:: Input material
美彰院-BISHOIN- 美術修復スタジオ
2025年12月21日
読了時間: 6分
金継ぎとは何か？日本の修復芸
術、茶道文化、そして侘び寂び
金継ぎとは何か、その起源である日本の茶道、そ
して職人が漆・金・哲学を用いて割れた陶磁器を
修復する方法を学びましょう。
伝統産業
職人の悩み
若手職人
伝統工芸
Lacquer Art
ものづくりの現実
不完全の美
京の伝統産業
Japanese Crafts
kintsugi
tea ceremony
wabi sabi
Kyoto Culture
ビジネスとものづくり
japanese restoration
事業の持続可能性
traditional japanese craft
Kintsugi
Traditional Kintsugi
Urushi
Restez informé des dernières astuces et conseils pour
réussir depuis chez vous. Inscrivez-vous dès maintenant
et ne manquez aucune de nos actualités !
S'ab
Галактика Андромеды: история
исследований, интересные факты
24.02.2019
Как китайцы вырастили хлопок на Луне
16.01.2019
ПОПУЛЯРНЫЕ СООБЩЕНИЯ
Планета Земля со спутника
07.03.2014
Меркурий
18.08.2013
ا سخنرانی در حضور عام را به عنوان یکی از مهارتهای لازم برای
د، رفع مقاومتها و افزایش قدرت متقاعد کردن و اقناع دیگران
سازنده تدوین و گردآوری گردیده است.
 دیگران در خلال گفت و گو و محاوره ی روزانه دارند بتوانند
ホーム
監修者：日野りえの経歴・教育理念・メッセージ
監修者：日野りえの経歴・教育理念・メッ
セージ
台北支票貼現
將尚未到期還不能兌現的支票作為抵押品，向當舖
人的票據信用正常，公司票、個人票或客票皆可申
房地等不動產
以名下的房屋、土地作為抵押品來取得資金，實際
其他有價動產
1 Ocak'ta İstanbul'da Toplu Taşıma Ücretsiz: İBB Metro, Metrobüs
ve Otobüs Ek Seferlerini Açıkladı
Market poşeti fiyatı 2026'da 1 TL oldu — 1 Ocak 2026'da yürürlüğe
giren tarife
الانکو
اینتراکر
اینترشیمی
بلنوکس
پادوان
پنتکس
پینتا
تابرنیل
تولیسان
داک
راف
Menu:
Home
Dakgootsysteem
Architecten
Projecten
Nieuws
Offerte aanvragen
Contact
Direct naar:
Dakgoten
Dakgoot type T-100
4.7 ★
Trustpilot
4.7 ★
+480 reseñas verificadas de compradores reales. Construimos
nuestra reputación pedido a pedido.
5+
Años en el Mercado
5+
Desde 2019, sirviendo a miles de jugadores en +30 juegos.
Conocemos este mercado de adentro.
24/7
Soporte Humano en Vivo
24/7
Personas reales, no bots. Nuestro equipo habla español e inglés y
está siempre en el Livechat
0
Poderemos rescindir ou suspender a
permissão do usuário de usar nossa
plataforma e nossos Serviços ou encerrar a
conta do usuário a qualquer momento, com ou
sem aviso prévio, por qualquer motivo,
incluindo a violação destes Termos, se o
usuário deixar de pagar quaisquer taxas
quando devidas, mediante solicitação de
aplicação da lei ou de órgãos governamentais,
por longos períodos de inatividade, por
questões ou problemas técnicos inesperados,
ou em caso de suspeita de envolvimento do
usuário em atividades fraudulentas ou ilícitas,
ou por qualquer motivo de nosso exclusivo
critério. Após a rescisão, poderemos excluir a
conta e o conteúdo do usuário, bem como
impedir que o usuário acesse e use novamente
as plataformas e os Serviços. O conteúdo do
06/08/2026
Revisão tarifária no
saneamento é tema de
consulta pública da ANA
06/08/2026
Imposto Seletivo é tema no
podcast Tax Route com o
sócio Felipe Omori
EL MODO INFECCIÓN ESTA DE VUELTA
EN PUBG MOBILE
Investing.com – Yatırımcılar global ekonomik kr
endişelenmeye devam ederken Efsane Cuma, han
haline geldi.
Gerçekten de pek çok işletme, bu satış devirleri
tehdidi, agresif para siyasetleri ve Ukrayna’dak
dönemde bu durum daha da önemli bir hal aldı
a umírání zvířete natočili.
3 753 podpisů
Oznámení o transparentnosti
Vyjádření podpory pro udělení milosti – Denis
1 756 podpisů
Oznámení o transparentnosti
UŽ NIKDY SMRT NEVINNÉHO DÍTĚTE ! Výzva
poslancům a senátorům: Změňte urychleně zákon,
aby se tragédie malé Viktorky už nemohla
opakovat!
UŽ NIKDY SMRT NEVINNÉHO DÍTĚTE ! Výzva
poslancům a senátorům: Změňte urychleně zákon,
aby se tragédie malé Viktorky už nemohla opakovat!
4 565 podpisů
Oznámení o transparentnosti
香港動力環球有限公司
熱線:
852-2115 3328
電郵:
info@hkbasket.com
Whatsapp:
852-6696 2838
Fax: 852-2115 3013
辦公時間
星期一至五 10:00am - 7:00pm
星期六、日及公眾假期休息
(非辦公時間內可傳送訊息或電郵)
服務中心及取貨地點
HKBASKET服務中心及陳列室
::::
### Exercise directions
Word for word, restate all of the data shown above.

### Solved problem
美彰院-BISHOIN- 美術修復スタジオ
2025年12月21日
読了時間: 6分
金継ぎとは何か？日本の修復芸
術、茶道文化、そして侘び寂び
金継ぎとは何か、その起源である日本の茶道、そ
して職人が漆・金・哲学を用いて割れた陶磁器を
修復する方法を学びましょう。
伝統産業
職人の悩み
若手職人
伝統工芸
Lacquer Art
ものづくりの現実
不完全の美
京の伝統産業
Japanese Crafts
kintsugi
tea ceremony
wabi sabi
Kyoto Culture
ビジネスとものづくり
japanese restoration
事業の持続可能性
traditional japanese craft
Kintsugi
Traditional Kintsugi
Urushi
Restez informé des dernières astuces et conseils pour
réussir depuis chez vous. Inscrivez-vous dès maintenant
et ne manquez aucune de nos actualités !
S'ab
Галактика Андромеды: история
исследований, интересные факты
24.02.2019
Как китайцы вырастили хлопок на Луне
16.01.2019
ПОПУЛЯРНЫЕ СООБЩЕНИЯ
Планета Земля со спутника
07.03.2014
Меркурий
18.08.2013
ا سخنرانی در حضور عام را به عنوان یکی از مهارتهای لازم برای
د، رفع مقاومتها و افزایش قدرت متقاعد کردن و اقناع دیگران
سازنده تدوین و گردآوری گردیده است.
 دیگران در خلال گفت و گو و محاوره ی روزانه دارند بتوانند
ホーム
監修者：日野りえの経歴・教育理念・メッセージ
監修者：日野りえの経歴・教育理念・メッ
セージ
台北支票貼現
將尚未到期還不能兌現的支票作為抵押品，向當舖
人的票據信用正常，公司票、個人票或客票皆可申
房地等不動產
以名下的房屋、土地作為抵押品來取得資金，實際
其他有價動產
1 Ocak'ta İstanbul'da Toplu Taşıma Ücretsiz: İBB Metro, Metrobüs
ve Otobüs Ek Seferlerini Açıkladı
Market poşeti fiyatı 2026'da 1 TL oldu — 1 Ocak 2026'da yürürlüğe
giren tarife
الانکو
اینتراکر
اینترشیمی
بلنوکس
پادوان
پنتکس
پینتا
تابرنیل
تولیسان
داک
راف
Menu:
Home
Dakgootsysteem
Architecten
Projecten
Nieuws
Offerte aanvragen
Contact
Direct naar:
Dakgoten
Dakgoot type T-100
4.7 ★
Trustpilot
4.7 ★
+480 reseñas verificadas de compradores reales. Construimos
nuestra reputación pedido a pedido.
5+
Años en el Mercado
5+
Desde 2019, sirviendo a miles de jugadores en +30 juegos.
Conocemos este mercado de adentro.
24/7
Soporte Humano en Vivo
24/7
Personas reales, no bots. Nuestro equipo habla español e inglés y
está siempre en el Livechat
0
Poderemos rescindir ou suspender a
permissão do usuário de usar nossa
plataforma e nossos Serviços ou encerrar a
conta do usuário a qualquer momento, com ou
sem aviso prévio, por qualquer motivo,
incluindo a violação destes Termos, se o
usuário deixar de pagar quaisquer taxas
quando devidas, mediante solicitação de
aplicação da lei ou de órgãos governamentais,
por longos períodos de inatividade, por
questões ou problemas técnicos inesperados,
ou em caso de suspeita de envolvimento do
usuário em atividades fraudulentas ou ilícitas,
ou por qualquer motivo de nosso exclusivo
critério. Após a rescisão, poderemos excluir a
conta e o conteúdo do usuário, bem como
impedir que o usuário acesse e use novamente
as plataformas e os Serviços. O conteúdo do
06/08/2026
Revisão tarifária no
saneamento é tema de
consulta pública da ANA
06/08/2026
Imposto Seletivo é tema no
podcast Tax Route com o
sócio Felipe Omori
EL MODO INFECCIÓN ESTA DE VUELTA
EN PUBG MOBILE
Investing.com – Yatırımcılar global ekonomik kr
endişelenmeye devam ederken Efsane Cuma, han
haline geldi.
Gerçekten de pek çok işletme, bu satış devirleri
tehdidi, agresif para siyasetleri ve Ukrayna’dak
dönemde bu durum daha da önemli bir hal aldı
a umírání zvířete natočili.
3 753 podpisů
Oznámení o transparentnosti
Vyjádření podpory pro udělení milosti – Denis
1 756 podpisů
Oznámení o transparentnosti
UŽ NIKDY SMRT NEVINNÉHO DÍTĚTE ! Výzva
poslancům a senátorům: Změňte urychleně zákon,
aby se tragédie malé Viktorky už nemohla
opakovat!
UŽ NIKDY SMRT NEVINNÉHO DÍTĚTE ! Výzva
poslancům a senátorům: Změňte urychleně zákon,
aby se tragédie malé Viktorky už nemohla opakovat!
4 565 podpisů
Oznámení o transparentnosti
香港動力環球有限公司
熱線:
852-2115 3328
電郵:
info@hkbasket.com
Whatsapp:
852-6696 2838
Fax: 852-2115 3013
辦公時間
星期一至五 10:00am - 7:00pm
星期六、日及公眾假期休息
(非辦公時間內可傳送訊息或電郵)
服務中心及取貨地點
HKBASKET服務中心及陳列室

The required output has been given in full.